Summary
The JLP allows users to swap between various tokens, helping maintain the balance of each pool in relation to its target allocations. This mechanism was initially designed to stabilize pool sizes but will also play a critical role in enabling seamless conditional orders in the future. The smooth execution of these orders relies heavily on maintaining well-calibrated fees.
Optimizing swap fees within the Jupiter Liquidity Pool is critical for providing the best user experience without discouraging transactions and protecting the pool from larger trades. Our analysis draws on historical trade data from September 2024, covering both stablecoin and non-stablecoin transactions. By leveraging the Edge Oracle price feed, we estimated realized fees and derived insights to guide our recommendations. These recommendations focus on improving the user experience, enhancing liquidity pool balance, and significantly penalizing larger trades.
Alternatively, we recommend implementing a simplified fee structure that prioritizes trade size over initial imbalance.
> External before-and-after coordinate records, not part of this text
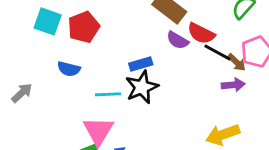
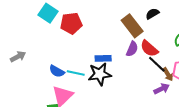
purple semicircle: (178, 40) -> (132, 49), turned -112
blue semicircle: (69, 69) -> (57, 71), moved
purple arrow: (233, 85) -> (162, 89), turned -35

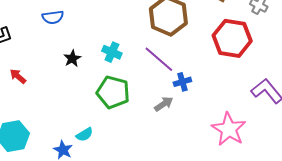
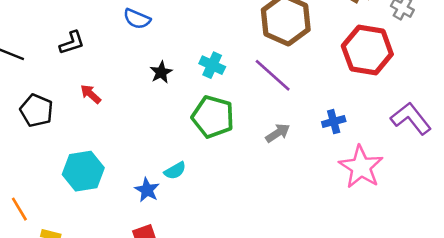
blue semicircle: (53, 17) -> (137, 19), turned 30
blue cross: (182, 82) -> (334, 122), moved

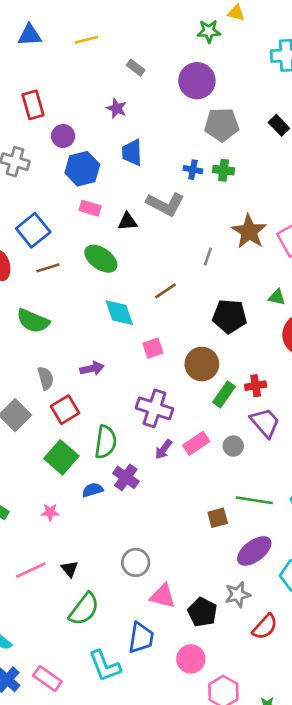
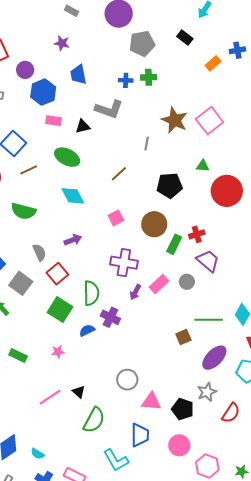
cyan diamond: (119, 313) -> (73, 196), moved

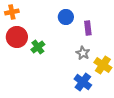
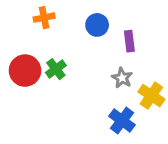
orange cross: (12, 12) -> (44, 18), moved
red circle: (17, 37) -> (25, 71), moved

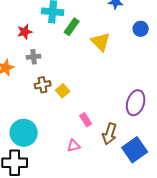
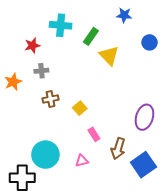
green rectangle: (72, 27) -> (91, 36), moved
yellow square: (63, 91) -> (80, 108), moved
cyan circle: (24, 133) -> (45, 155), moved

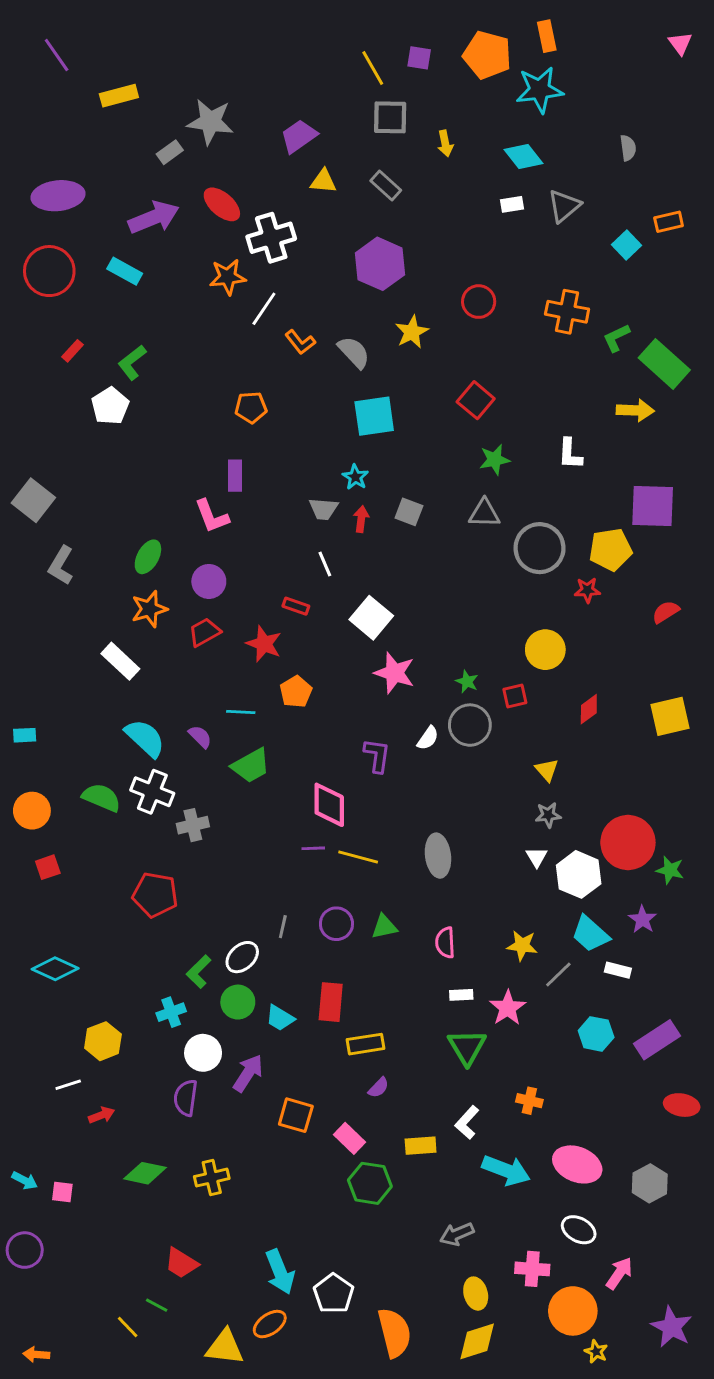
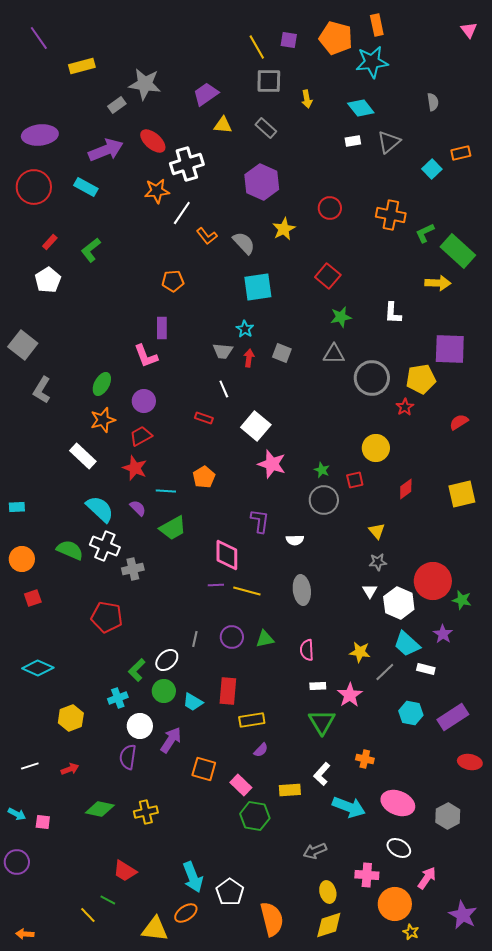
white pentagon: (110, 406) -> (48, 280), moved
red star: (587, 590) -> (405, 407), turned -30
red star: (264, 644) -> (135, 468), moved
white semicircle: (428, 738) -> (295, 540), moved, turned 54
white line: (68, 1085) -> (30, 766), moved

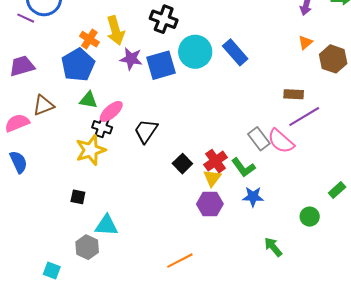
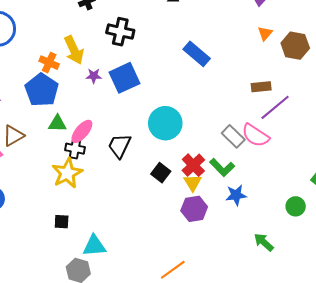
cyan circle: (195, 52) -> (165, 123), moved
purple star: (131, 59) -> (94, 76), size x0.7

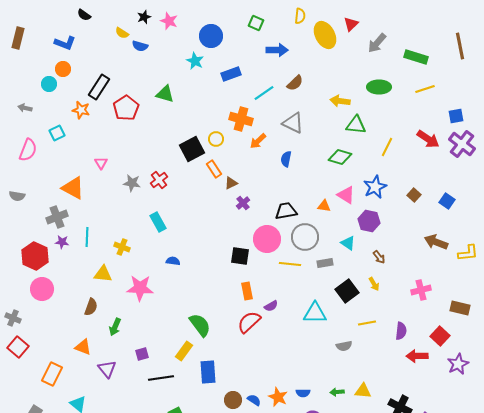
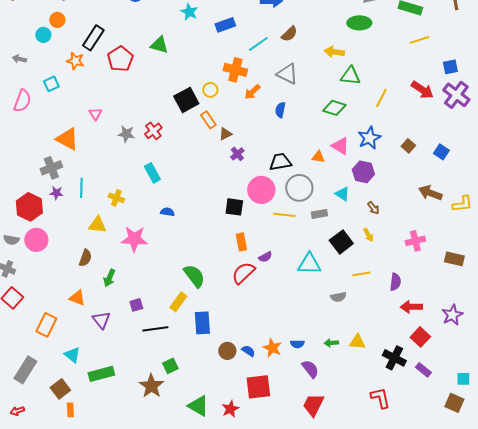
green ellipse: (379, 87) -> (359, 23), moved
gray semicircle: (17, 196) -> (11, 240), moved
red square: (440, 336) -> (420, 337), moved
This approach would foster more stable trading fees over time, penalize larger trades, and minimize the impact on smaller ones.
Recommendations
Non Stable Base Fee | Non Stable Tax Fee | Stable Base Fee | Stable Tax Fee | |
---|---|---|---|---|
Step 1 | 50 → 10 | 120 → 500 | 20 → 2 | 20 → 50 |
Step 2 | 10 → 8 | 500 | 2 | 50 |
Historical Data
We analyzed all trades made in September 2024 that were routed through Jupiter. To estimate the fees paid, we utilized the Edge Oracle price feed to determine the value of both the input and output tokens. While this method does not directly reflect the fees charged by other protocols, it accounts for price oracle deviations, which Jupiter’s pool needs to be protected against—factoring in both fees and price discrepancies.
During the analysis, we observed that several trades incurred negative fees, a phenomenon expected due to price oracle deviations and arbitrageurs’ actions. Below is a summary of aggregated data for trades involving JLP assets, WBTC, SOL, WETH, USDC, and USDT.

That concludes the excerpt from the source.